Je vous dirai d’emblée que l’accueil réservé à cette communication par les RUP elles-mêmes, qu’il s’agisse des RUP françaises, mais également des RUP espagnole – Canaries – et portugaises – Açores, Madère –, a été extrêmement mitigé. Cela fut exprimé très clairement lors du forum des régions ultrapériphériques, au début du mois de juillet, et réitéré lors de la conférence des présidents des RUP, aux Açores, en septembre. Le point de vue des deux députés européens que nous avons auditionnés le 11 octobre, MM. Younous Omarjee et Patrice Tirolien, avait la même tonalité.
Certes, la Commission européenne reconnaît que les RUP constituent un atout pour l’Union européenne et trace de grandes orientations stratégiques globalement acceptables, mais sa communication prête lourdement le flanc à la critique en reflétant une position en profond décalage avec les attentes et la situation concrète des RUP.
Tout d’abord, la communication confirme que les RUP constituent un atout pour l’Union européenne et, fait nouveau, reconnaît leur diversité de situations. Cependant, cette affirmation positive, dans le prolongement des communications de 2004 et 2008, revient comme un leitmotiv incantatoire, mais ne débouche sur aucune proposition concrète de valorisation de ces atouts.
Cette reconnaissance de la Commission européenne reste donc à ce jour une satisfaction toute théorique.
Ensuite, si la communication fixe pour les RUP de grandes orientations stratégiques globalement acceptables, celles-ci ne présentent toutefois pas d’innovation majeure. Elle définit cinq axes pour la stratégie renouvelée de l’Union européenne pour les RUP : l’amélioration de l’accessibilité au marché unique ; l’accroissement de la compétitivité ; le renforcement de l’intégration régionale ; le renforcement de la dimension sociale du développement des RUP ; l’intégration de la lutte contre le changement climatique dans toutes les politiques pertinentes.
Enfin, et surtout, la stratégie européenne pour les RUP se heurte à de nombreux griefs.

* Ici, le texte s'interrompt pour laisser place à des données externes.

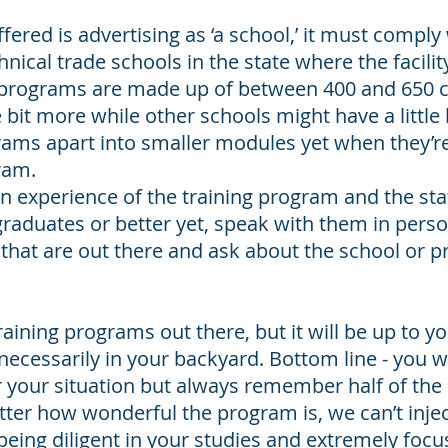
ered is advertising as ‘a school,’ it must comply 
nical trade schools in the state where the facility
 programs are made up of between 400 and 650 
le bit more while other schools might have a little
rams apart into smaller modules yet when they’re
ram.
 experience of the training program and the staf
graduates or better yet, speak with them in perso
hat are out there and ask about the school or p
aining programs out there, but it will be up to y
ecessarily in your backyard. Bottom line - you wa
your situation but always remember half of the r
ter how wonderful the program is, we can’t injec
being diligent in your studies and extremely foc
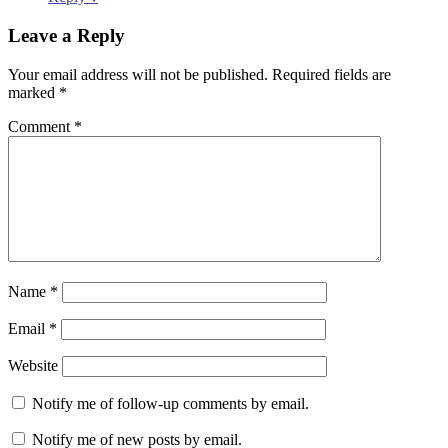
Leave a Reply
Your email address will not be published.
Required fields are
marked
*
Comment
*
Name
*
Email
*
Website
Notify me of follow-up comments by email.
Notify me of new posts by email.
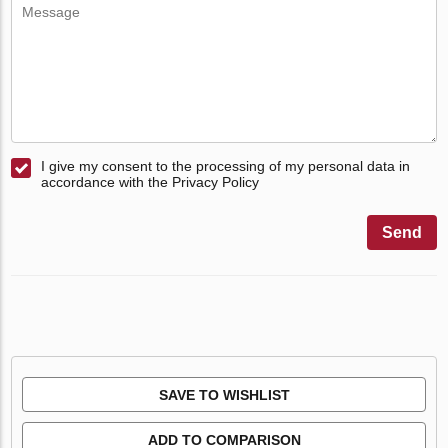
I give my consent to the processing of my personal data in
accordance with the Privacy Policy
Send
SAVE TO WISHLIST
ADD TO COMPARISON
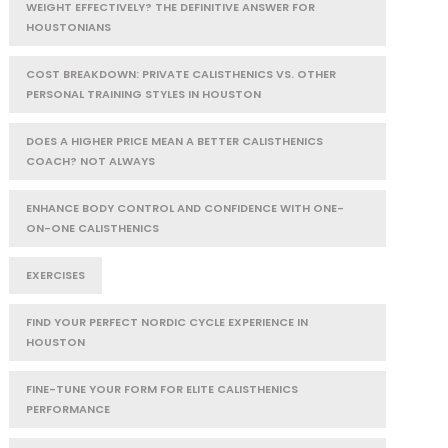
WEIGHT EFFECTIVELY? THE DEFINITIVE ANSWER FOR
HOUSTONIANS
COST BREAKDOWN: PRIVATE CALISTHENICS VS. OTHER
PERSONAL TRAINING STYLES IN HOUSTON
DOES A HIGHER PRICE MEAN A BETTER CALISTHENICS
COACH? NOT ALWAYS
ENHANCE BODY CONTROL AND CONFIDENCE WITH ONE-
ON-ONE CALISTHENICS
EXERCISES
FIND YOUR PERFECT NORDIC CYCLE EXPERIENCE IN
HOUSTON
FINE-TUNE YOUR FORM FOR ELITE CALISTHENICS
PERFORMANCE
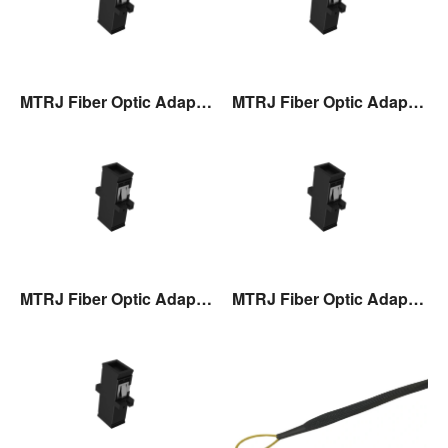
MTRJ Fiber Optic Adaptor
MTRJ Fiber Optic Adaptor
MTRJ Fiber Optic Adaptor
MTRJ Fiber Optic Adaptor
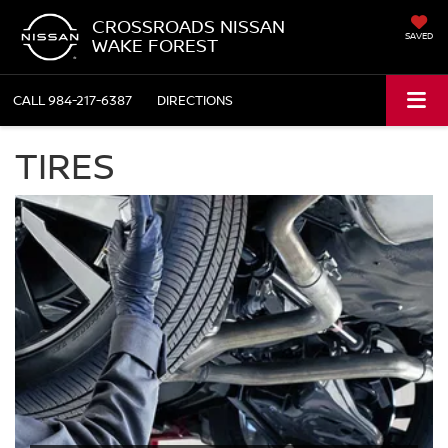
CROSSROADS NISSAN
SAVED
WAKE FOREST
CALL
984-217-6387
DIRECTIONS
TIRES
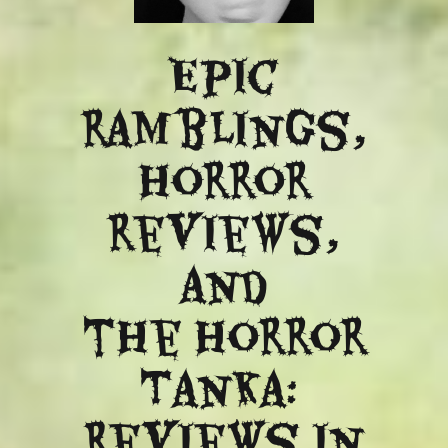
Epic
ramblings,
Horror
reviews,
and
​the Horror
Tanka:
Reviews in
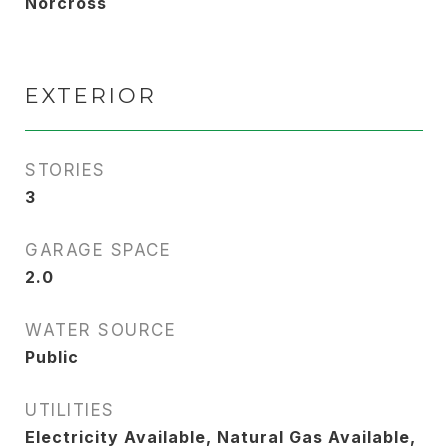
Norcross
EXTERIOR
STORIES
3
GARAGE SPACE
2.0
WATER SOURCE
Public
UTILITIES
Electricity Available, Natural Gas Available,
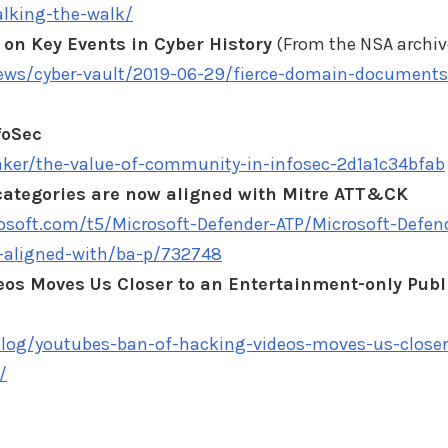
lking-the-walk/
on Key Events in Cyber History
(From the NSA archiv
news/cyber-vault/2019-06-29/fierce-domain-documents
foSec
er/the-value-of-community-in-infosec-2d1a1c34bfab
 categories are now aligned with Mitre ATT&CK
soft.com/t5/Microsoft-Defender-ATP/Microsoft-Defen
w-aligned-with/ba-p/732748
eos Moves Us Closer to an Entertainment-only Publ
blog/youtubes-ban-of-hacking-videos-moves-us-closer
/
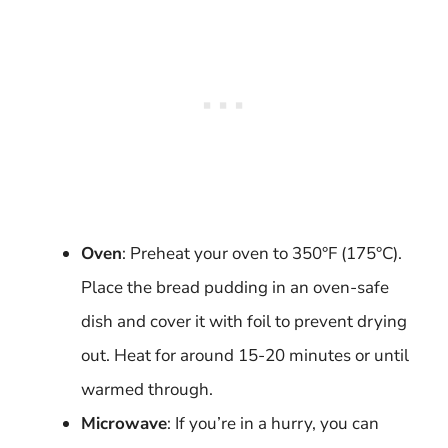
Oven
: Preheat your oven to 350°F (175°C).
Place the bread pudding in an oven-safe
dish and cover it with foil to prevent drying
out. Heat for around 15-20 minutes or until
warmed through.
Microwave
: If you’re in a hurry, you can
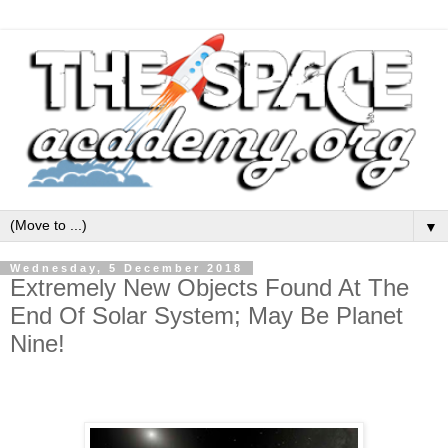
▼
Wednesday, 5 December 2018
Extremely New Objects Found At The
End Of Solar System; May Be Planet
Nine!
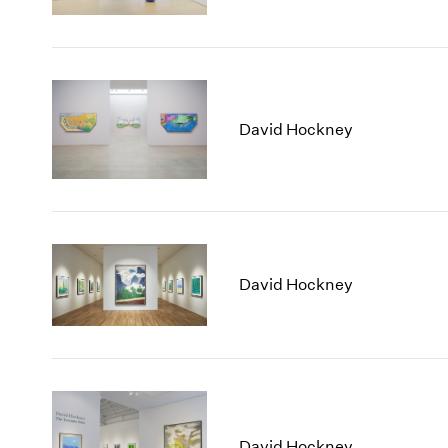
David Hockney
David Hockney
David Hockney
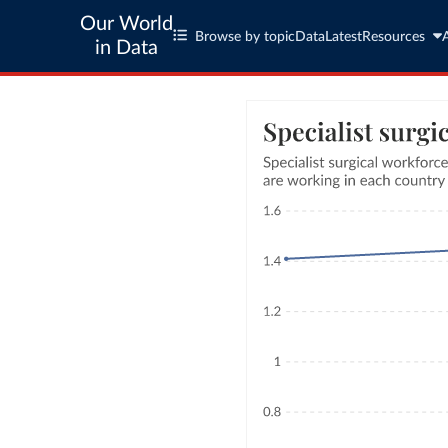
Our World
Browse by topic
Data
Latest
Resources
in Data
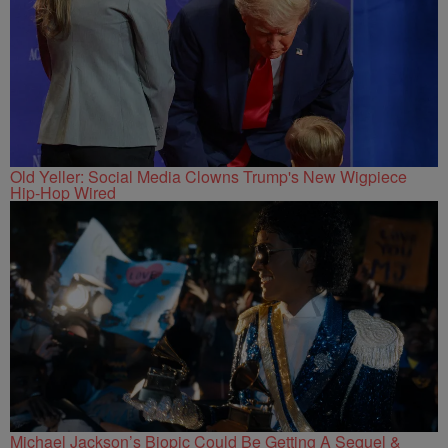
Old Yeller: Social Media Clowns Trump's New Wigpiece
Hip-Hop Wired
Michael Jackson’s Biopic Could Be Getting A Sequel &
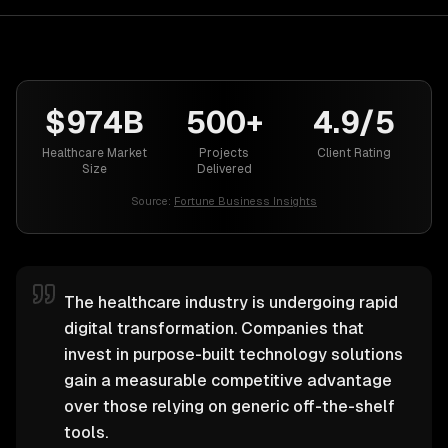
$974B
500+
4.9/5
Healthcare Market
Projects
Client Rating
Size
Delivered
Source:
Fortune Business Insights
The healthcare industry is undergoing rapid
digital transformation. Companies that
invest in purpose-built technology solutions
gain a measurable competitive advantage
over those relying on generic off-the-shelf
tools.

Premièrement, sa définition arrive tardivement dans le processus de négociation, ce qui accroît la difficulté à intégrer avec pertinence les RUP dans la stratégie globale. Troisième communication de la Commission sur ce sujet en moins de dix ans, celle-ci est intervenue alors que les processus de révision du « paquet réglementaire » et de négociation du nouveau cadre financier pour la période 2014-2020 étaient déjà largement engagés. En effet, les propositions de la Commission européenne sur le cadre financier pluriannuel pour 2014-2020 ont été présentées à la fin du mois de juin 2011, soit un an auparavant, et celles sur le paquet réglementaire relatif à la politique de cohésion, au développement rural et à la pêche, au début du mois d’octobre 2011, soit quelque neuf mois auparavant.
Deuxièmement, le contenu de la communication est en décalage avec les attentes et les besoins des RUP. Comme l’a indiqué M. Didier Robert, président du conseil régional de La Réunion, dans un courrier adressé au président de notre délégation, « les présidents des régions ultrapériphériques ont manifesté solidairement leur plus vive préoccupation face à la faiblesse de la stratégie européenne rénovée » lors de la XVIIIe conférence des présidents des régions ultrapériphériques de l’Union européenne, en septembre dernier. La déclaration finale mentionne le regret de « l’insuffisance manifeste de mesures concrètes et adaptées, ainsi que le calendrier tardif de son adoption, au regard des ambitions affichées » ; on y conteste aussi « le choix de la Commission de s’appuyer uniquement sur le droit commun », tout en soulignant « la pertinence des propositions contenues dans les memoranda de 2009 et 2010 sur l’ultrapériphérie, notamment celles en faveur d’instruments sectoriels spécifiques ».
Troisièmement, la Commission européenne continue en effet de donner une interprétation minimaliste à l’article 349 du traité sur le fonctionnement de l’Union européenne, le TFUE, en consentant des adaptations du cadre général des politiques européennes et de leurs instruments, mais en limitant strictement les contours de ces adaptations et en refusant les régimes dérogatoires et les instruments propres aux RUP.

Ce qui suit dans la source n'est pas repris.